◆ What the exercise asks
If a picture appears in the records, skip it; copy everything else exactly.
Segment Start: Supplied data
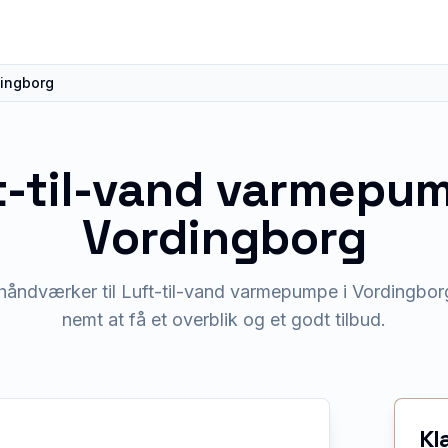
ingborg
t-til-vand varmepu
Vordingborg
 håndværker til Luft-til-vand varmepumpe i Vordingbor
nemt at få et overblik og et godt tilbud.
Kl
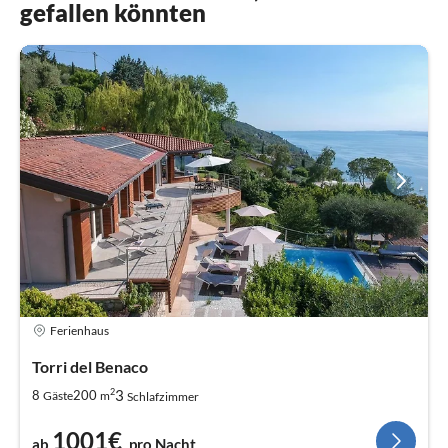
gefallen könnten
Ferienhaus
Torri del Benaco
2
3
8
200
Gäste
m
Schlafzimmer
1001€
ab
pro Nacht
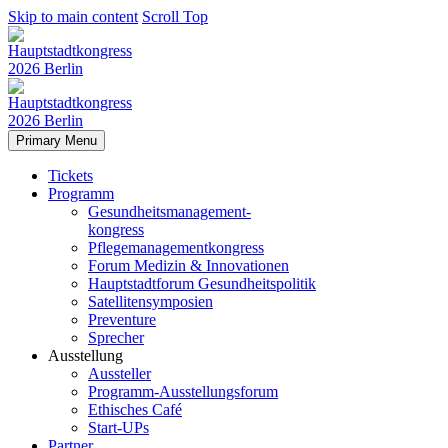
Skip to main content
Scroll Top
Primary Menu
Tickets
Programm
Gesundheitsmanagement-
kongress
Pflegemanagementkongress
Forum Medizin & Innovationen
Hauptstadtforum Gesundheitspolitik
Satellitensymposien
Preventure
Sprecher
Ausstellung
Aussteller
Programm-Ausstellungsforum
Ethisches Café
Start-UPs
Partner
Segment End: Supplied data
◆ Answer space
ingborg
t-til-vand varmepu
Vordingborg
 håndværker til Luft-til-vand varmepumpe i Vordingbor
nemt at få et overblik og et godt tilbud.
Kl
gefallen könnten
Ferienhaus
Torri del Benaco
2
3
8
200
Gäste
m
Schlafzimmer
1001€
ab
pro Nacht
Skip to main content
Scroll Top
Primary Menu
Tickets
Programm
Gesundheitsmanagement-
kongress
Pflegemanagementkongress
Forum Medizin & Innovationen
Hauptstadtforum Gesundheitspolitik
Satellitensymposien
Preventure
Sprecher
Ausstellung
Aussteller
Programm-Ausstellungsforum
Ethisches Café
Start-UPs
Partner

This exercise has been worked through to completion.